From e5a6667b427b9cf98bc51616265c8c838d3df7e9 Mon Sep 17 00:00:00 2001
From: Valentin Pratz <git@valentinpratz.de>
Date: Thu, 21 Nov 2024 07:49:10 +0000
Subject: [PATCH 04/13] utils: change autograd backend for torch jvp

Change from `torch.autograd.functional.jvp` to
`torch.func.jvp`, as recommended in the documentation.
https://pytorch.org/docs/stable/generated/torch.autograd.functional.jvp.html

Using autograd.functional seems to break the gradient flow, while `func`
does not produce problems in this regard.
---
 bayesflow/utils/jvp.py | 14 +++++---------
 1 file changed, 5 insertions(+), 9 deletions(-)

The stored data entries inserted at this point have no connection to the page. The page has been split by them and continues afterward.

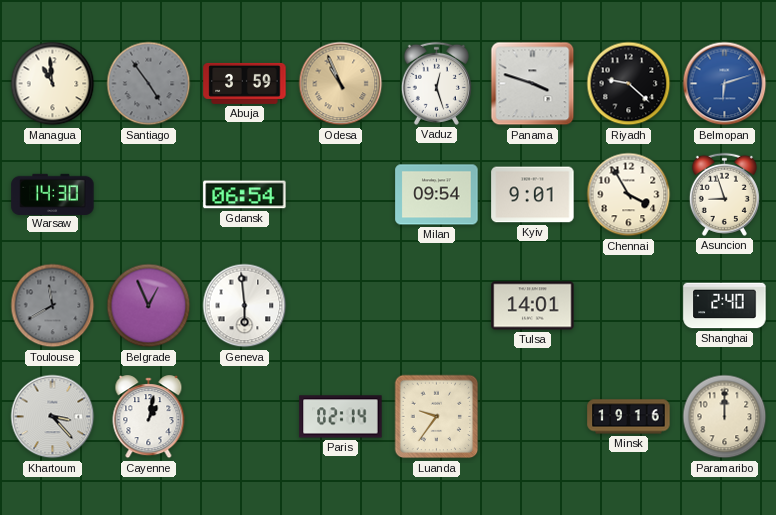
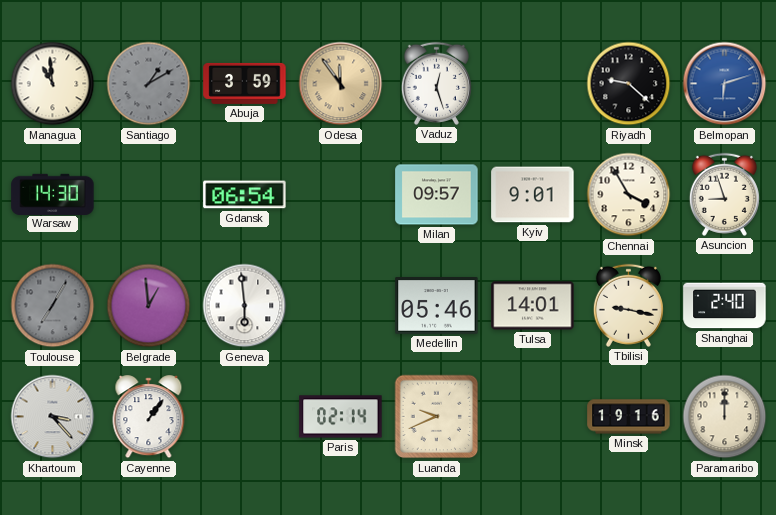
Santiago: 4:54 -> 1:10
Odesa: 10:56 -> 11:54
Panama: 3:48 -> none
Milan: 09:54 -> 09:57
Toulouse: 11:40 -> 7:05
Belgrade: 12:56 -> 12:59
Medellin: none -> 05:46
Tbilisi: none -> 9:17
Cayenne: 1:02 -> 1:06
Luanda: 9:36 -> 9:41
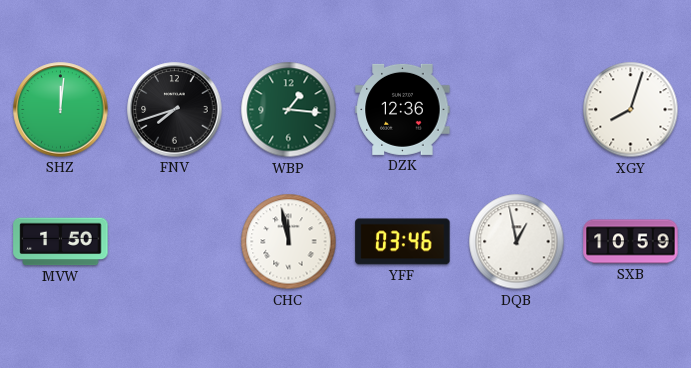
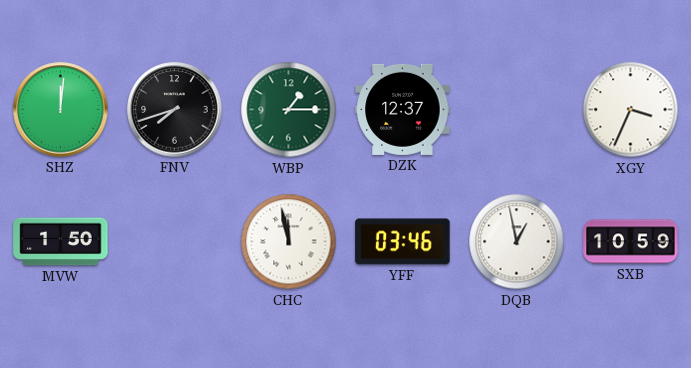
WBP: 1:16 -> 1:15
DZK: 12:36 -> 12:37
XGY: 8:03 -> 3:34
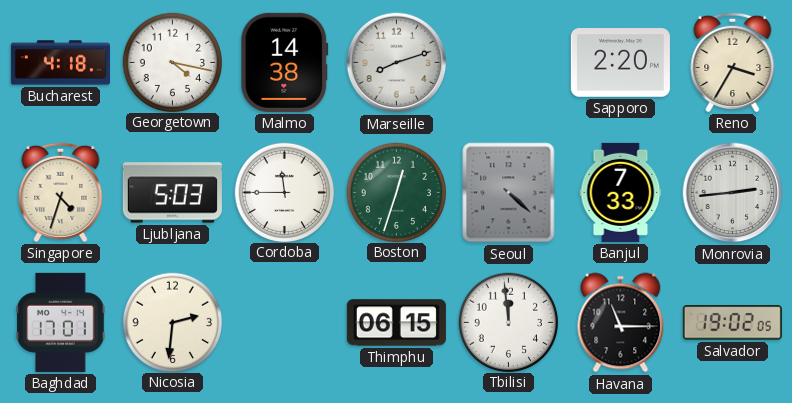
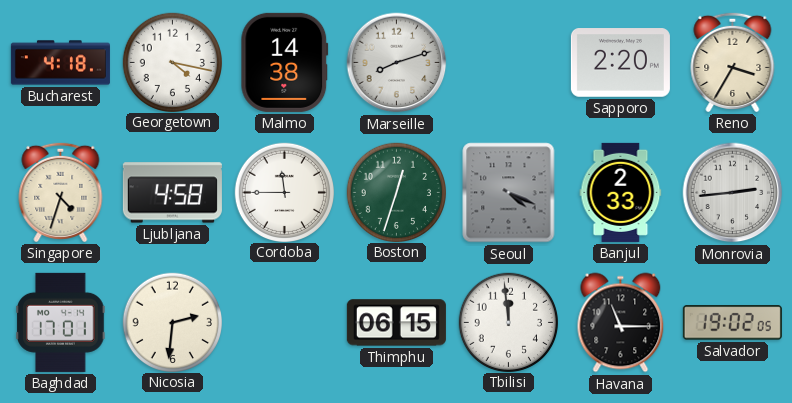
Ljubljana: 5:03 -> 4:58
Seoul: 4:22 -> 4:19
Banjul: 7:33 -> 2:33
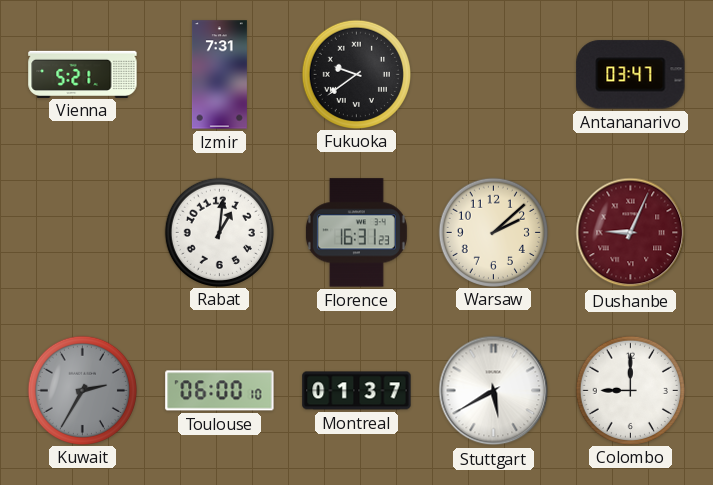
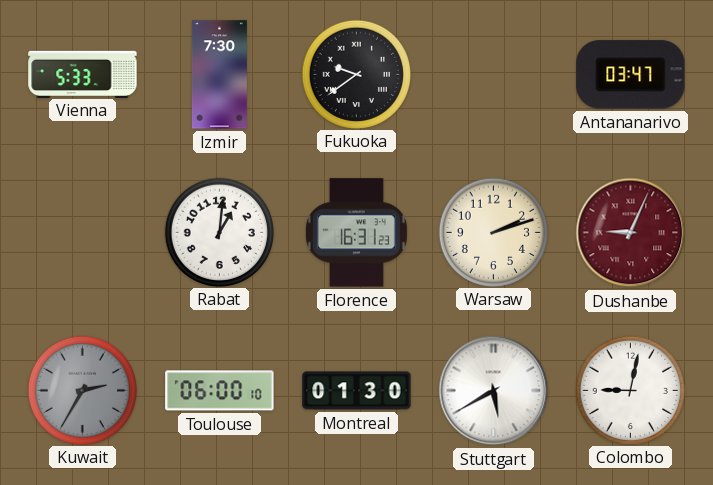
Vienna: 5:21 -> 5:33
Izmir: 7:31 -> 7:30
Warsaw: 2:08 -> 2:12
Montreal: 01:37 -> 01:30
Colombo: 9:00 -> 9:02
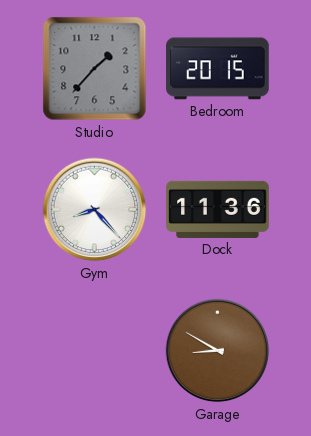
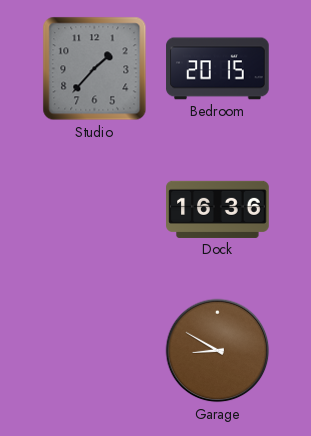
Gym: 8:23 -> none
Dock: 11:36 -> 16:36
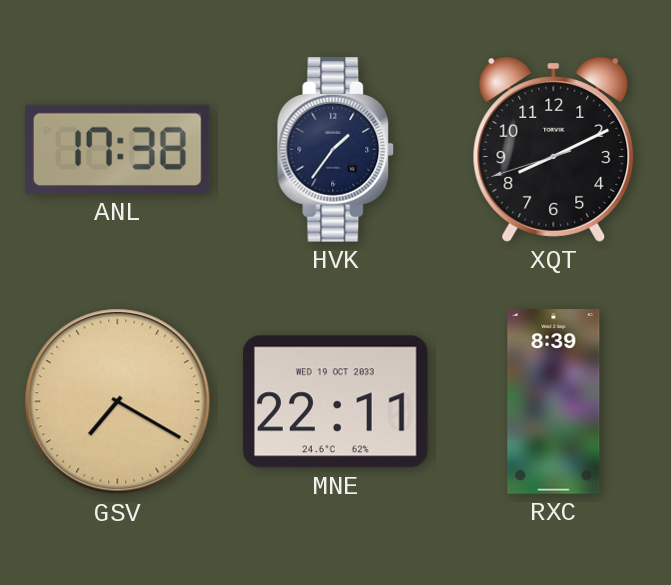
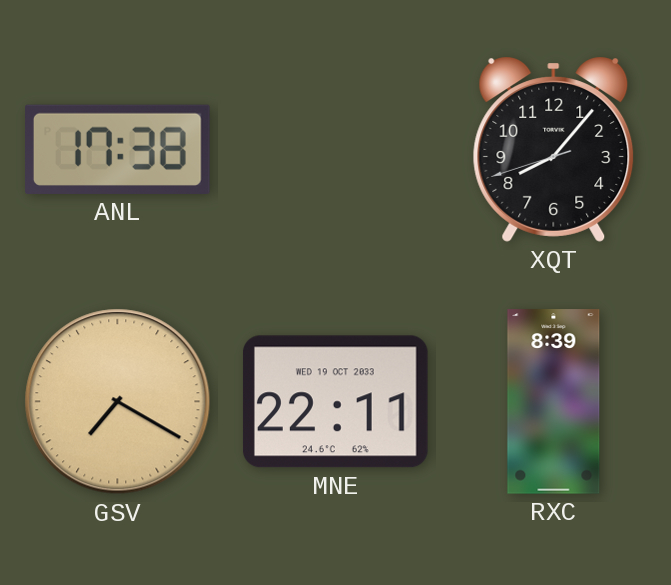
HVK: 1:36 -> none
XQT: 8:10 -> 8:06
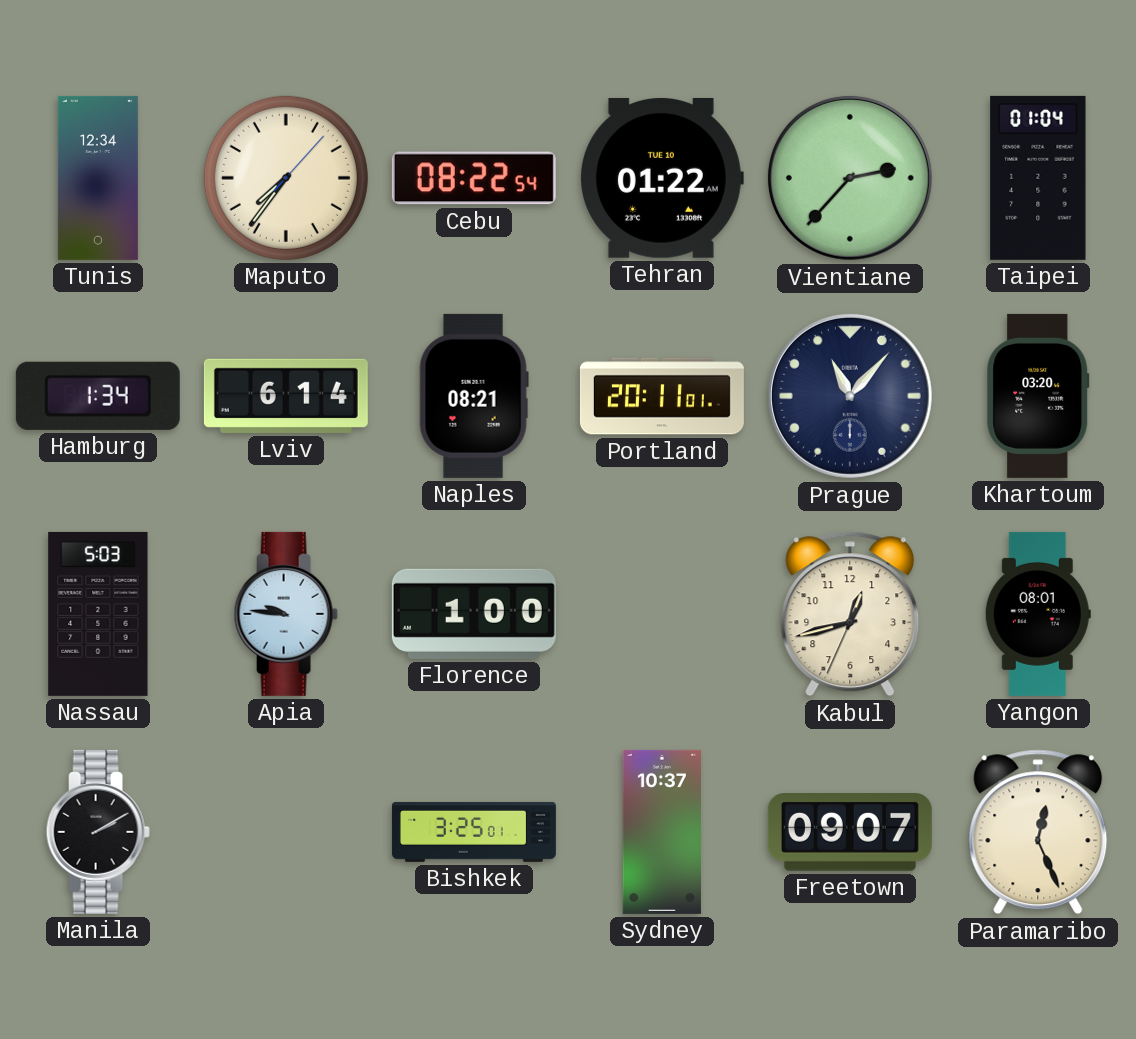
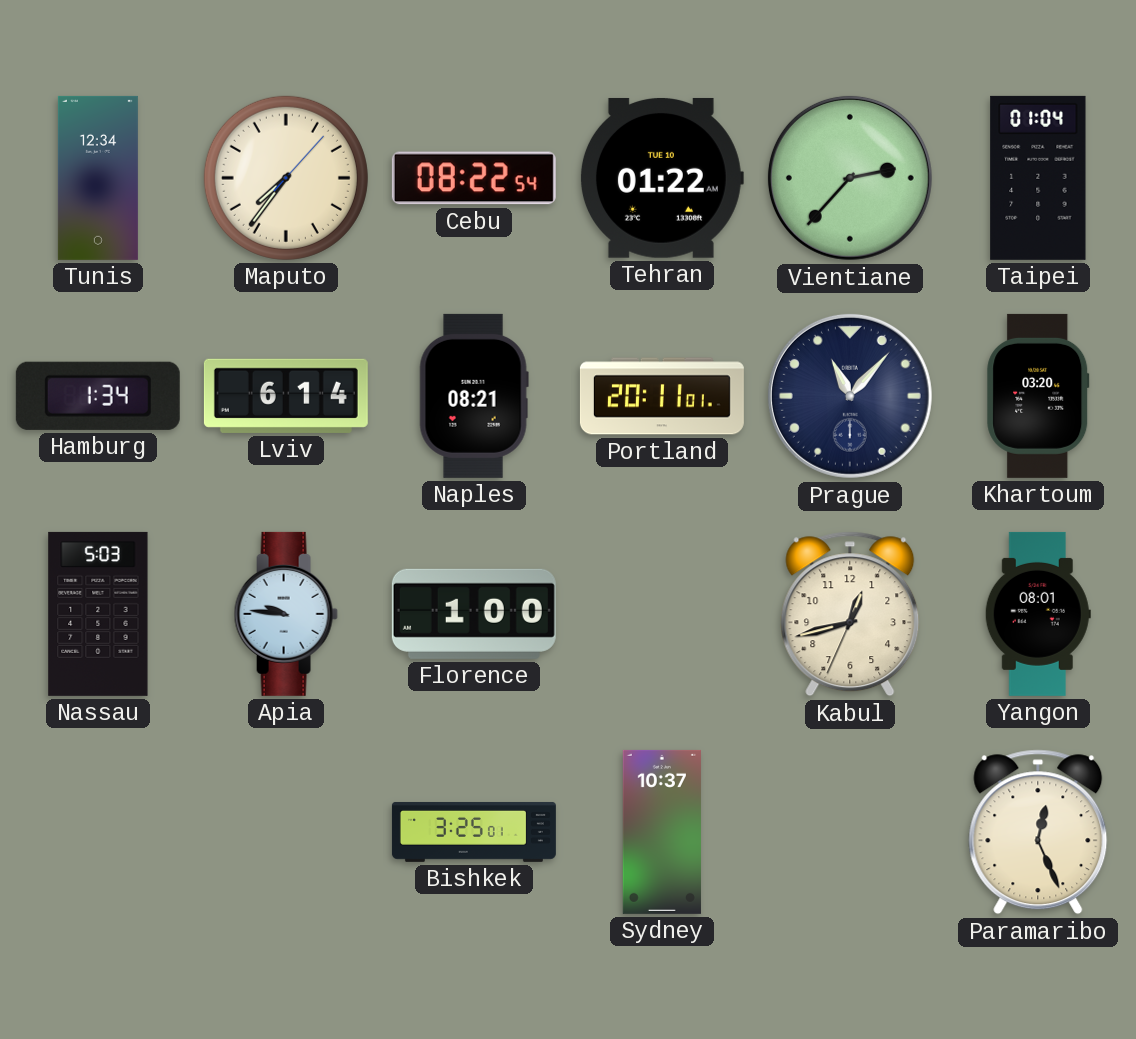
Manila: 2:10 -> none
Freetown: 09:07 -> none
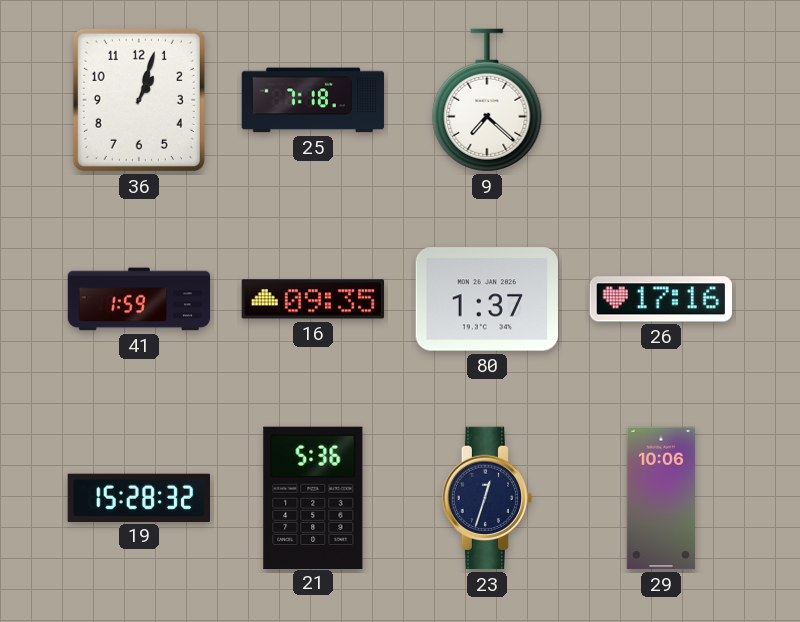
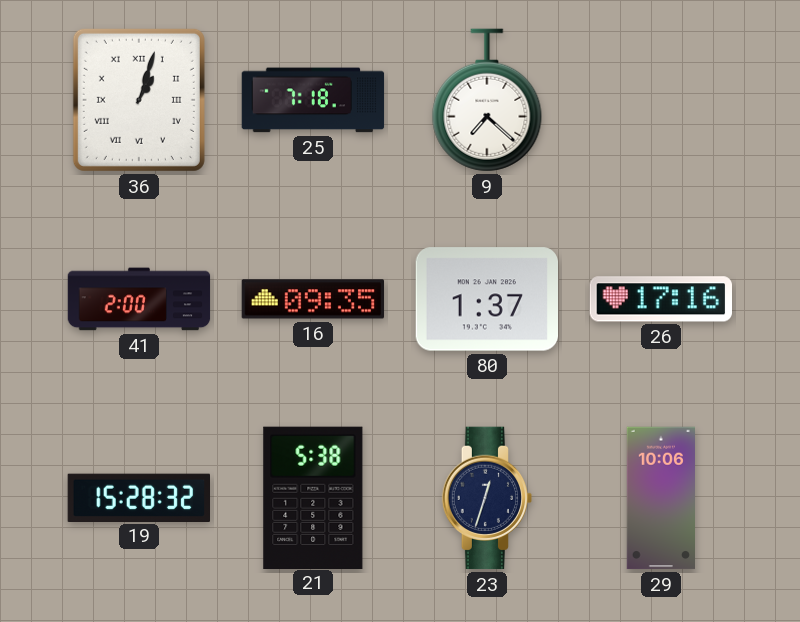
36 numerals: Arabic -> Roman
41: 1:59 -> 2:00
21: 5:36 -> 5:38
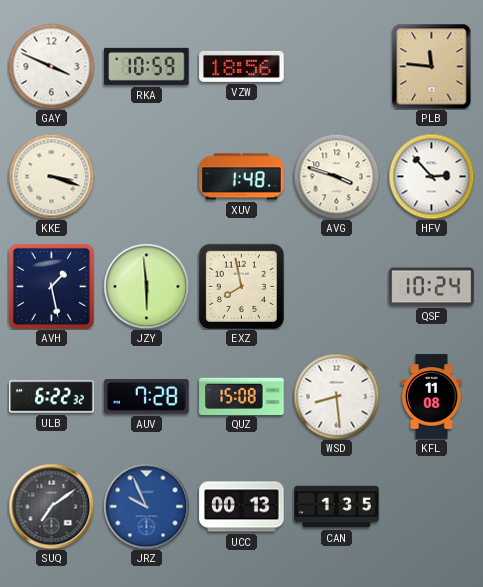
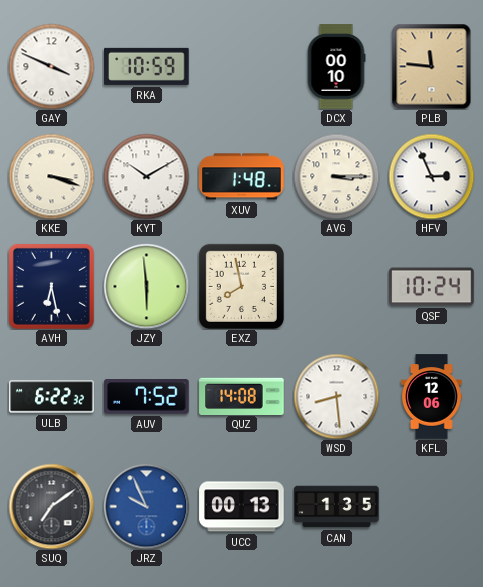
VZW: 18:56 -> none
DCX: none -> 00:10
KYT: none -> 10:10
AVG: 3:48 -> 3:15
HFV: 2:53 -> 2:56
AVH: 1:28 -> 6:28
AUV: 7:28 -> 7:52
QUZ: 15:08 -> 14:08
KFL: 11:08 -> 12:06
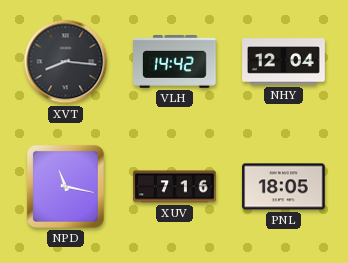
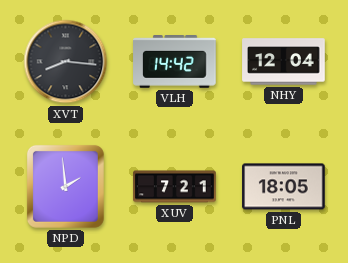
NPD: 11:17 -> 1:59
XUV: 7:16 -> 7:21
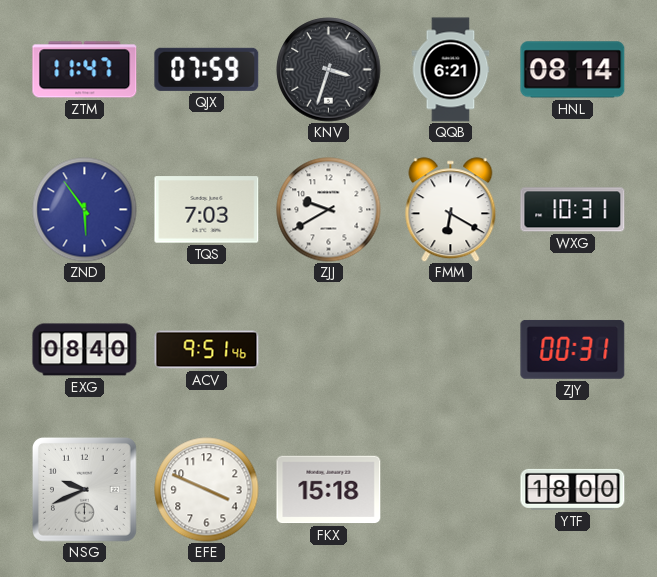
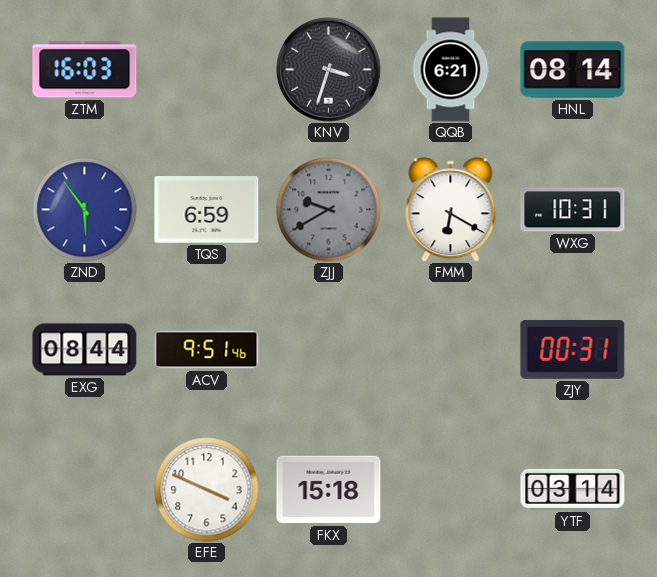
ZTM: 11:47 -> 16:03
QJX: 07:59 -> none
TQS: 7:03 -> 6:59
ZJJ dial: white -> grey
EXG: 08:40 -> 08:44
NSG: 9:41 -> none
YTF: 18:00 -> 03:14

diff --git a/bayesflow/utils/jvp.py b/bayesflow/utils/jvp.py
index d086cfdc1..084929937 100644
--- a/bayesflow/utils/jvp.py
+++ b/bayesflow/utils/jvp.py
@@ -8,24 +8,20 @@ def jvp(fn: callable, primals: tuple[Tensor] | Tensor, tangents: tuple[Tensor] |
     the input (primals) and vectors in tangents."""
 
     match keras.backend.backend():
+        case "jax":
+            import jax
+
+            fn_output, _jvp = jax.jvp(fn, primals, tangents)
         case "torch":
             import torch
 
-            fn_output, _jvp = torch.autograd.functional.jvp(fn, primals, tangents)
+            fn_output, _jvp = torch.func.jvp(fn, primals, tangents)
         case "tensorflow":
             import tensorflow as tf
 
             with tf.autodiff.ForwardAccumulator(primals=primals, tangents=tangents) as acc:
                 fn_output = fn(*primals)
             _jvp = acc.jvp(fn_output)
-        case "jax":
-            import jax
-
-            fn_output, _jvp = jax.jvp(
-                fn,
-                primals,
-                tangents,
-            )
         case _:
             raise NotImplementedError(f"JVP not implemented for backend {keras.backend.backend()}")
     return fn_output, _jvp

From e75592d6efc6465203dbda176cc8d22522cc23d1 Mon Sep 17 00:00:00 2001
From: Valentin Pratz <git@valentinpratz.de>
Date: Thu, 21 Nov 2024 07:51:32 +0000
Subject: [PATCH 05/13] fff: use vjp and jvp from utils

---
 .../networks/free_form_flow/free_form_flow.py | 35 ++++---------------
 1 file changed, 6 insertions(+), 29 deletions(-)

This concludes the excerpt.